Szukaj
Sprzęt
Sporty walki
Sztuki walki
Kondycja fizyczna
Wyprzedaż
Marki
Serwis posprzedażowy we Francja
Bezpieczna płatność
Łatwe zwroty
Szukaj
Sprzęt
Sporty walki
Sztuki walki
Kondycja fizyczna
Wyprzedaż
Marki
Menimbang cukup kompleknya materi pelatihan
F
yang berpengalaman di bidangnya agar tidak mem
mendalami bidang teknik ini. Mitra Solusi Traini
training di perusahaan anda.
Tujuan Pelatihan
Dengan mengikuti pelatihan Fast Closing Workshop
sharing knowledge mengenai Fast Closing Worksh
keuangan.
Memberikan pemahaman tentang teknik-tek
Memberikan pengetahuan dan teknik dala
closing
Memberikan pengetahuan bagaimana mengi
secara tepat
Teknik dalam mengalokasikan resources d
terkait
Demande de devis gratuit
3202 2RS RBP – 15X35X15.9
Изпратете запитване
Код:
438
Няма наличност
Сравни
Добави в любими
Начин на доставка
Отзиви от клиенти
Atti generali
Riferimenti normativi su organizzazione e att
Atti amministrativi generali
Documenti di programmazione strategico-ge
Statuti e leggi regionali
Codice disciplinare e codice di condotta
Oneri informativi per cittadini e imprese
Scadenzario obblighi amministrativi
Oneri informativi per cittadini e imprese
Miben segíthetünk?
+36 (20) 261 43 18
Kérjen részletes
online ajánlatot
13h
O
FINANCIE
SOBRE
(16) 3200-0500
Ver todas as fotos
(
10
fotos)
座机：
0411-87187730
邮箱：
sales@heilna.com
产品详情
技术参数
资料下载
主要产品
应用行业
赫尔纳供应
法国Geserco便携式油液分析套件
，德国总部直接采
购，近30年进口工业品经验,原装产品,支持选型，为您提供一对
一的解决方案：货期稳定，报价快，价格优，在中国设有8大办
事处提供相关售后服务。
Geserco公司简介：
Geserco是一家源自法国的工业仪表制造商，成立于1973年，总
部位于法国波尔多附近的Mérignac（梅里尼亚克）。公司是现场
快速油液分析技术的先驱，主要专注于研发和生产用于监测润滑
-*-*-
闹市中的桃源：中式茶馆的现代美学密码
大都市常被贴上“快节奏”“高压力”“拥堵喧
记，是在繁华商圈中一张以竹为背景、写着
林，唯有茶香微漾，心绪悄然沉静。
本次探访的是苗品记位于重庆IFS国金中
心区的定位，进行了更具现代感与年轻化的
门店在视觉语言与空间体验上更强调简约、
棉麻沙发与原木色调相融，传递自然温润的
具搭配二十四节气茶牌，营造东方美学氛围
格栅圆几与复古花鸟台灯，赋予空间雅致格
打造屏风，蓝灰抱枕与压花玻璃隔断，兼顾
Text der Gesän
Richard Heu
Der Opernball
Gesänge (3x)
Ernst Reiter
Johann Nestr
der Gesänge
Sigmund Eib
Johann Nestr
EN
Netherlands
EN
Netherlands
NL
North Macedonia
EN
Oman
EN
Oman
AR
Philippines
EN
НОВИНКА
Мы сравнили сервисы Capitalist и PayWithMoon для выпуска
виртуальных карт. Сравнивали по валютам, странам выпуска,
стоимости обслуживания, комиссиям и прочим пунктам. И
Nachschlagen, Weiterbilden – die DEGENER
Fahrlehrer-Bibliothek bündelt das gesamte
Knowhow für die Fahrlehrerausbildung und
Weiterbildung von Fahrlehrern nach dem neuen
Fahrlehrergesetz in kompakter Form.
-*-*-
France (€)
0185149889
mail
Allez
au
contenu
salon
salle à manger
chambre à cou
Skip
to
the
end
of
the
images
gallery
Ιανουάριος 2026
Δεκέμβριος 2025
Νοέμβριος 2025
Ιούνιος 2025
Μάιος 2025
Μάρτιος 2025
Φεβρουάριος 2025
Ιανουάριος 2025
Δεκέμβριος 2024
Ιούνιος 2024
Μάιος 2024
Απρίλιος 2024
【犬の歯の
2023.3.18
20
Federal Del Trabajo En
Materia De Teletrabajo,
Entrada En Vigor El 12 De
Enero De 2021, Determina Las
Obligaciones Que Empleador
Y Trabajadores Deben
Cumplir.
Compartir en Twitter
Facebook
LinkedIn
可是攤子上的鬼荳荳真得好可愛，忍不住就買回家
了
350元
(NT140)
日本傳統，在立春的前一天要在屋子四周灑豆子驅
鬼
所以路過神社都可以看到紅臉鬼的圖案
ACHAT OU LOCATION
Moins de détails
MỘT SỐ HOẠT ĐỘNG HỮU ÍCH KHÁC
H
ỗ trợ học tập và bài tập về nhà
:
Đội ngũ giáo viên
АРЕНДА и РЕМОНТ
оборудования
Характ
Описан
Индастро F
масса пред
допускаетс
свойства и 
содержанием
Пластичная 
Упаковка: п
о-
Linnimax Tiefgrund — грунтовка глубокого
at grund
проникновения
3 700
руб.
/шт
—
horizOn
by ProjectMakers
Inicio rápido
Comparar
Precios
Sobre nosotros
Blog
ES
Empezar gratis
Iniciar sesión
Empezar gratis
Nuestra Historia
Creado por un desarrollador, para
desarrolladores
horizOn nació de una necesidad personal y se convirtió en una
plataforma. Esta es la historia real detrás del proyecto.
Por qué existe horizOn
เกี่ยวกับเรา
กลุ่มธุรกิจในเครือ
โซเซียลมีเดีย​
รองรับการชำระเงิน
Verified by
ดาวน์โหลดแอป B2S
-*-*-
REQUIRED ACTION:
Return only the lines between the one holding "Dengan mengikuti pelatihan" and the one holding "Geserco公司简介：", inclusive, exactly as they appear above.

RESPONSE:
Dengan mengikuti pelatihan Fast Closing Workshop
sharing knowledge mengenai Fast Closing Worksh
keuangan.
Memberikan pemahaman tentang teknik-tek
Memberikan pengetahuan dan teknik dala
closing
Memberikan pengetahuan bagaimana mengi
secara tepat
Teknik dalam mengalokasikan resources d
terkait
Demande de devis gratuit
3202 2RS RBP – 15X35X15.9
Изпратете запитване
Код:
438
Няма наличност
Сравни
Добави в любими
Начин на доставка
Отзиви от клиенти
Atti generali
Riferimenti normativi su organizzazione e att
Atti amministrativi generali
Documenti di programmazione strategico-ge
Statuti e leggi regionali
Codice disciplinare e codice di condotta
Oneri informativi per cittadini e imprese
Scadenzario obblighi amministrativi
Oneri informativi per cittadini e imprese
Miben segíthetünk?
+36 (20) 261 43 18
Kérjen részletes
online ajánlatot
13h
O
FINANCIE
SOBRE
(16) 3200-0500
Ver todas as fotos
(
10
fotos)
座机：
0411-87187730
邮箱：
sales@heilna.com
产品详情
技术参数
资料下载
主要产品
应用行业
赫尔纳供应
法国Geserco便携式油液分析套件
，德国总部直接采
购，近30年进口工业品经验,原装产品,支持选型，为您提供一对
一的解决方案：货期稳定，报价快，价格优，在中国设有8大办
事处提供相关售后服务。
Geserco公司简介：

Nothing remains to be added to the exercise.